Coup d’Etat au Mali : l’opposant Soumaïla Cissé, une victime collatérale
Alors qu’un autre sommet extraordinaire des chefs d’Etat de la CEDEAO est prévu pour se tenir le jeudi 27 août, les missi dominici de l’organisation sont repartis de Bamako mardi dernier, presque bredouilles de leur mission de bons offices auprès des nouvelles autorités du Mali.

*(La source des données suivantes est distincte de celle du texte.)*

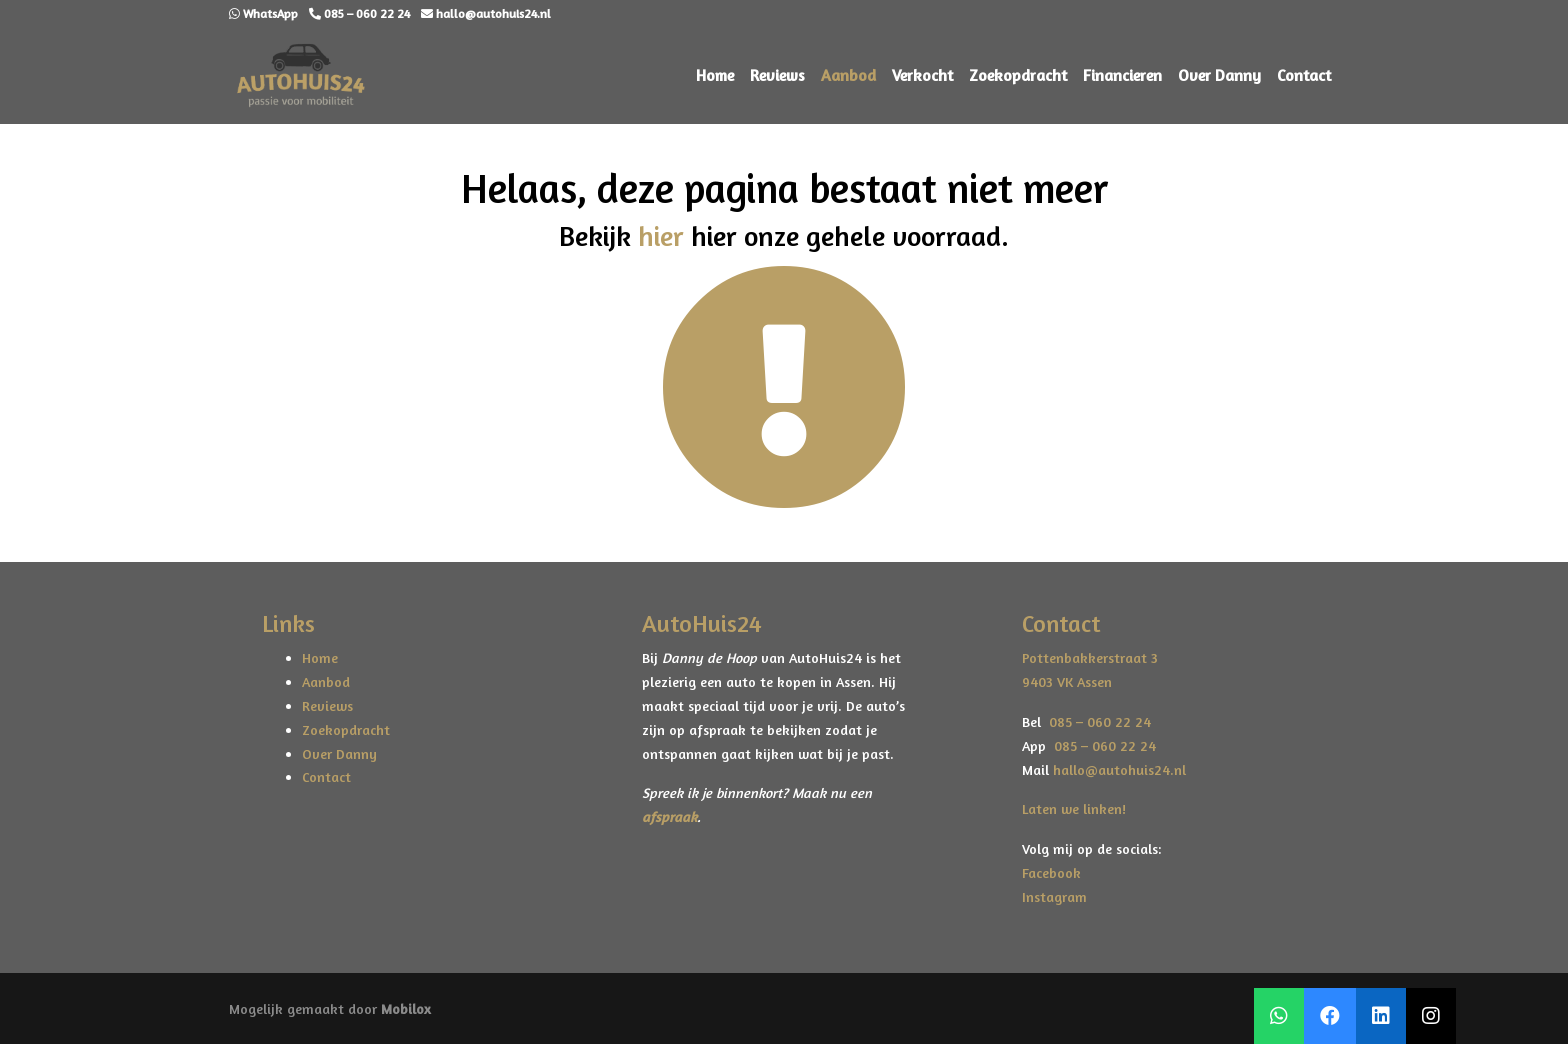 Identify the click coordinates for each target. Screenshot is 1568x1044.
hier (661, 236)
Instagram (1054, 896)
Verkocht (922, 75)
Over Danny (1219, 75)
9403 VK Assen (1067, 681)
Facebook (1051, 872)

A part une amélioration des conditions de détention du président déchu, Ibrahim Boubacar Keïta (IBK), qui, cerise sur le gâteau, peut sortir du pays pour se soigner, les émissaires de la Communauté régionale n’ont rien eu à mettre dans leur escarcelle diplomatique. Il faut croire que le colonel Assimi Goïta, le président du Comité national pour le salut du peuple (CNSP), et ses compères de la junte n’ont rien lâché. Au demeurant, la CEDEAO qui, au summum des manifestations de rue à Bamako, n’avait que les yeux braqués sur le sort d’IBK, peut se réjouir du gentleman agreement pour raison humanitaire que ses négociateurs ont obtenu des nouveaux maîtres de Bamako quant aux conditions de détention du président IBK. Gentleman agreement qui risque de ne pas être suffisant pour que les chefs d’Etat de la CEDEAO décident de la levée des sanctions prises contre le Mali dès leur visioconférence de ce 27 août.
Par contre, on s’étonne que les émissaires de l’organisation sous régionale aient fait très peu cas de Soumaïla Cissé, ci-devant chef de file de l’opposition malienne, enlevé depuis le 25 mars 2020, au centre du pays, alors qu’il était en pleine campagne électorale. C’est vrai que l’opposant n’est pas détenu par la junte mais les émissaires de la CEDEAO auraient pu s’inquiéter de son sort et demander au nouveau pouvoir de se préoccuper de sa libération. En effet, à côté des autres acteurs politiques maliens, il pourrait participer à la fondation de la nouvelle démocratie que projettent les tenants du CNSP.
En attendant, en plus des 4 morts et de la quinzaine de blessés dus à des balles perdues tirées pendant la mutinerie qui a mué en putsch ce 18 août, Soumaïla Cissé est assurément une victime collatérale de ce coup d’Etat. De fait, ses ravisseurs, même s’ils voulaient conclure rapidement les négociations engagées sous IBK, ne trouveraient personne en face. En effet, les Malick Diaw, Ismael Wagué et autres colonel Assimi Goïta sont plus préoccupés à asseoir leur pouvoir qu’à discuter avec les ravisseurs de l’opposant. Au demeurant, à défaut d’être dans le secret des dieux, ce rapt n’ayant jusqu’ici pas été revendiqué, les nouveaux maîtres de Bamako ne sauraient à qui demander la libération de l’opposant.
Ainsi donc, du silence des émissaires de la CEDEAO sur son cas, à l’absence d’interlocuteurs, en passant par la préoccupation du CNSP à asseoir son autorité, Soumaïla Cissé pourrait ronger ses freins à être libéré. Pourtant, voilà 5 longs mois que dure le calvaire de l’opposant dont les partisans ont été les premiers à crier à la démission d’IBK lorsque ce dernier battait campagne pour se succéder en 2018. Deux ans après, l’évolution de la situation socio-politique du Mali leur donne raison. Alors, si la détention de Soumaïla Cissé par ses ravisseurs devrait perdurer, l’empêchant d’apporter sa contribution qui porterait un nouveau Mali sur les fonts baptismaux, ce serait une énorme injustice : celle que seule l’histoire peut causer aux Grands hommes qui ont souvent eu tort d’avoir raison trop tôt.
Heureusement on n’en est pas encore là, même si rien n’indique que la libération de Soumaïla Cissé est pour bientôt. Pourvu alors que ce statut de victime collatérale du coup d’Etat du 18 août ne se prolonge pas ad vitam aeternam.